§ **The task**: Nothing in the data may change. Copy all of it exactly.

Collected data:
═══
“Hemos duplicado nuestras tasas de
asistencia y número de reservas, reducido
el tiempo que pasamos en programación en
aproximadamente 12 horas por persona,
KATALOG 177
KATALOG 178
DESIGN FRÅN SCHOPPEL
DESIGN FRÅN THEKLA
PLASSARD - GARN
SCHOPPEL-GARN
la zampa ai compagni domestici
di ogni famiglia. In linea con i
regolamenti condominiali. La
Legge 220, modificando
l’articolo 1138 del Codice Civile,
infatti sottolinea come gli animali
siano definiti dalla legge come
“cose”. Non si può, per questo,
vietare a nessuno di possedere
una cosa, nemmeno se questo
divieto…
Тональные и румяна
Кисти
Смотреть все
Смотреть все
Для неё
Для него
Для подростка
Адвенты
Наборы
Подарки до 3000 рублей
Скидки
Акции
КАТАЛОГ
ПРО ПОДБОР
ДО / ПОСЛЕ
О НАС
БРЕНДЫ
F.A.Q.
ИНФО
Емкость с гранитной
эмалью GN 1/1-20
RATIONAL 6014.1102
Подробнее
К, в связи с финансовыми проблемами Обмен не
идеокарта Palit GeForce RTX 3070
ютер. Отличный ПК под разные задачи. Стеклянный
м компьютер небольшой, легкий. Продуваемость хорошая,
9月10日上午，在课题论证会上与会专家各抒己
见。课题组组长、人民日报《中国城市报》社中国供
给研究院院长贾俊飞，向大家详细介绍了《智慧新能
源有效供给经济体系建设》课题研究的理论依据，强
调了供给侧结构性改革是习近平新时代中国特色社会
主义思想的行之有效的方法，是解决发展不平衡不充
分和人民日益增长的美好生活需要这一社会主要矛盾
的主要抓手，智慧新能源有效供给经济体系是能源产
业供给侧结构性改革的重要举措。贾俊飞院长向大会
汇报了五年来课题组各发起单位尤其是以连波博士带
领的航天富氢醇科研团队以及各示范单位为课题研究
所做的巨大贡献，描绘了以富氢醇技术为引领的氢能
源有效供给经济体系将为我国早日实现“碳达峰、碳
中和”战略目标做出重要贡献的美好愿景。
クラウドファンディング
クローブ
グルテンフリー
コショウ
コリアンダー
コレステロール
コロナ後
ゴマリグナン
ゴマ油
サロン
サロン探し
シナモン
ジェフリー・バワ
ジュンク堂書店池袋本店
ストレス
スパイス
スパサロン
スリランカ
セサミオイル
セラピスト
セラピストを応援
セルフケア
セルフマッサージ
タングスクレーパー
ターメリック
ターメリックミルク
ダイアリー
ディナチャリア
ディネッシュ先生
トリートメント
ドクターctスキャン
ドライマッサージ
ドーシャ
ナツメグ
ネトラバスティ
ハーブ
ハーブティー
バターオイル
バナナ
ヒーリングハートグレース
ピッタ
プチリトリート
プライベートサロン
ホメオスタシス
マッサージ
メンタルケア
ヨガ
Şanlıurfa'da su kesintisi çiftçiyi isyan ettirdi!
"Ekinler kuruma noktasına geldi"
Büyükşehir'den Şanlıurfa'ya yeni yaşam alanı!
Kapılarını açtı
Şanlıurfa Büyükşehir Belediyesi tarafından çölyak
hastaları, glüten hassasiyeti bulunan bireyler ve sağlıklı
═══
§ **Written response**:
“Hemos duplicado nuestras tasas de
asistencia y número de reservas, reducido
el tiempo que pasamos en programación en
aproximadamente 12 horas por persona,
KATALOG 177
KATALOG 178
DESIGN FRÅN SCHOPPEL
DESIGN FRÅN THEKLA
PLASSARD - GARN
SCHOPPEL-GARN
la zampa ai compagni domestici
di ogni famiglia. In linea con i
regolamenti condominiali. La
Legge 220, modificando
l’articolo 1138 del Codice Civile,
infatti sottolinea come gli animali
siano definiti dalla legge come
“cose”. Non si può, per questo,
vietare a nessuno di possedere
una cosa, nemmeno se questo
divieto…
Тональные и румяна
Кисти
Смотреть все
Смотреть все
Для неё
Для него
Для подростка
Адвенты
Наборы
Подарки до 3000 рублей
Скидки
Акции
КАТАЛОГ
ПРО ПОДБОР
ДО / ПОСЛЕ
О НАС
БРЕНДЫ
F.A.Q.
ИНФО
Емкость с гранитной
эмалью GN 1/1-20
RATIONAL 6014.1102
Подробнее
К, в связи с финансовыми проблемами Обмен не
идеокарта Palit GeForce RTX 3070
ютер. Отличный ПК под разные задачи. Стеклянный
м компьютер небольшой, легкий. Продуваемость хорошая,
9月10日上午，在课题论证会上与会专家各抒己
见。课题组组长、人民日报《中国城市报》社中国供
给研究院院长贾俊飞，向大家详细介绍了《智慧新能
源有效供给经济体系建设》课题研究的理论依据，强
调了供给侧结构性改革是习近平新时代中国特色社会
主义思想的行之有效的方法，是解决发展不平衡不充
分和人民日益增长的美好生活需要这一社会主要矛盾
的主要抓手，智慧新能源有效供给经济体系是能源产
业供给侧结构性改革的重要举措。贾俊飞院长向大会
汇报了五年来课题组各发起单位尤其是以连波博士带
领的航天富氢醇科研团队以及各示范单位为课题研究
所做的巨大贡献，描绘了以富氢醇技术为引领的氢能
源有效供给经济体系将为我国早日实现“碳达峰、碳
中和”战略目标做出重要贡献的美好愿景。
クラウドファンディング
クローブ
グルテンフリー
コショウ
コリアンダー
コレステロール
コロナ後
ゴマリグナン
ゴマ油
サロン
サロン探し
シナモン
ジェフリー・バワ
ジュンク堂書店池袋本店
ストレス
スパイス
スパサロン
スリランカ
セサミオイル
セラピスト
セラピストを応援
セルフケア
セルフマッサージ
タングスクレーパー
ターメリック
ターメリックミルク
ダイアリー
ディナチャリア
ディネッシュ先生
トリートメント
ドクターctスキャン
ドライマッサージ
ドーシャ
ナツメグ
ネトラバスティ
ハーブ
ハーブティー
バターオイル
バナナ
ヒーリングハートグレース
ピッタ
プチリトリート
プライベートサロン
ホメオスタシス
マッサージ
メンタルケア
ヨガ
Şanlıurfa'da su kesintisi çiftçiyi isyan ettirdi!
"Ekinler kuruma noktasına geldi"
Büyükşehir'den Şanlıurfa'ya yeni yaşam alanı!
Kapılarını açtı
Şanlıurfa Büyükşehir Belediyesi tarafından çölyak
hastaları, glüten hassasiyeti bulunan bireyler ve sağlıklı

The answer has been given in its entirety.